It turns out that Southeast Minneapolis was at the frontiers of
development in the 1920s.
"Although
within the city limits, they were essentially the suburbs at that time.
Homes like our band house were the McMansions of the day. They were
built for a burgeoning upper middle class who had increasing incomes and
easy access to credit.
"When
the Depression arrived, these neighborhoods were hit pretty hard.
"The
real estate bust of the 1930s had a permanent impact on many
neighborhoods. The once wealthy neighborhood that surrounded our band
house was still suffering 50 years later. ... Even in the middle of a
huge real estate boom, these neighborhoods are so blighted that they are
still shunned."
What
technological innovation threatens America's suburbs? The Internet. The
automobile meant you know longer had to live near your work. You could
just live within commuting range. Now, the Internet means that many
people and many businesses can put themselves anywhere. We think they
will turn their backs on the suburbs.
Our
third reason is the most important and the easiest to understand. Why
will the bust in American housing be extraordinary? Because the boom
that came before was extraordinary.
In
the last two years, homeowners in America took out $1.3 trillion from
their house price gains, an amount greater than the GDP growth figures
for those years.
While
prices rose only 0.4% per year from 1890 to 2004, they soared by 6.2%
from 1997 to 2005. According to Shiller, it would take a 22% drop in
residential real estate prices to bring house prices back to their
long-term trendlines.
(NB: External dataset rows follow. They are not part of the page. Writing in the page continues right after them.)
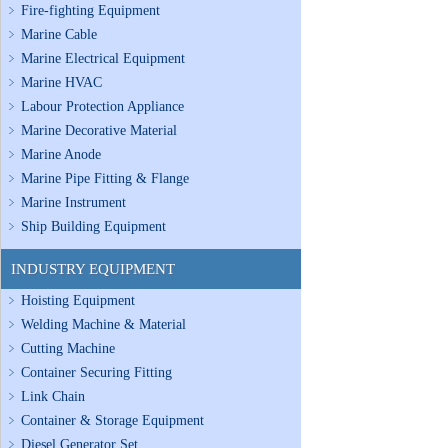
Fire-fighting Equipment
Marine Cable
Marine Electrical Equipment
Marine HVAC
Labour Protection Appliance
Marine Decorative Material
Marine Anode
Marine Pipe Fitting & Flange
Marine Instrument
Ship Building Equipment
INDUSTRY EQUIPMENT
Hoisting Equipment
Welding Machine & Material
Cutting Machine
Container Securing Fitting
Link Chain
Container & Storage Equipment
Diesel Generator Set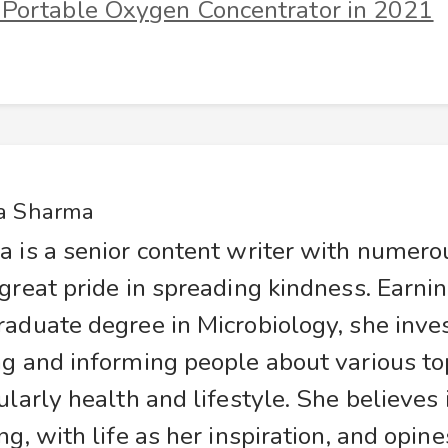
 Portable Oxygen Concentrator in 2021
a Sharma
a is a senior content writer with numer
great pride in spreading kindness. Earnin
raduate degree in Microbiology, she inve
g and informing people about various top
ularly health and lifestyle. She believes
ng, with life as her inspiration, and opine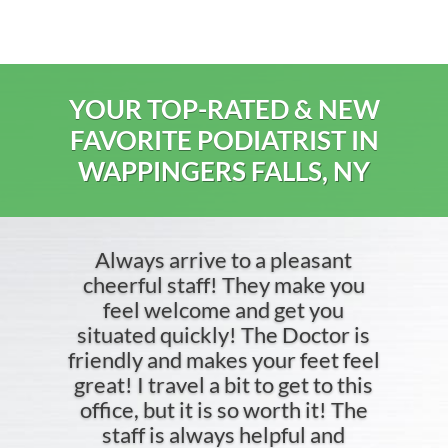
YOUR TOP-RATED & NEW
FAVORITE PODIATRIST IN
WAPPINGERS FALLS, NY
Always arrive to a pleasant
cheerful staff! They make you
feel welcome and get you
situated quickly! The Doctor is
friendly and makes your feet feel
great! I travel a bit to get to this
office, but it is so worth it! The
staff is always helpful and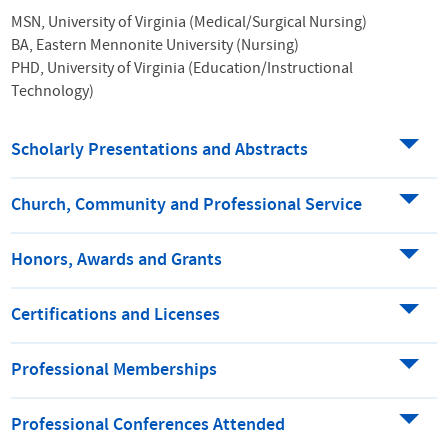
MSN, University of Virginia (Medical/Surgical Nursing)
BA, Eastern Mennonite University (Nursing)
PHD, University of Virginia (Education/Instructional
Technology)
Scholarly Presentations and Abstracts
Church, Community and Professional Service
Honors, Awards and Grants
Certifications and Licenses
Professional Memberships
Professional Conferences Attended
Other experts have predicted a 40% retreat.
Falling
prices in the housing sector mean that homeowners no longer have any
"equity" to take out. Instead, the flow of liquidity
reverses...mortgage resetting, taxes, maintenance, debt restructuring,
foreclosures - all of a sudden money must be put back in! A 5% fall in
house price takes $1 trillion out of the net worth of American
homeowners. A 40% drop would probably set the economy back about as much
as the Great Depression.
"The
real estate bust of the 1930s holds important lessons for today,"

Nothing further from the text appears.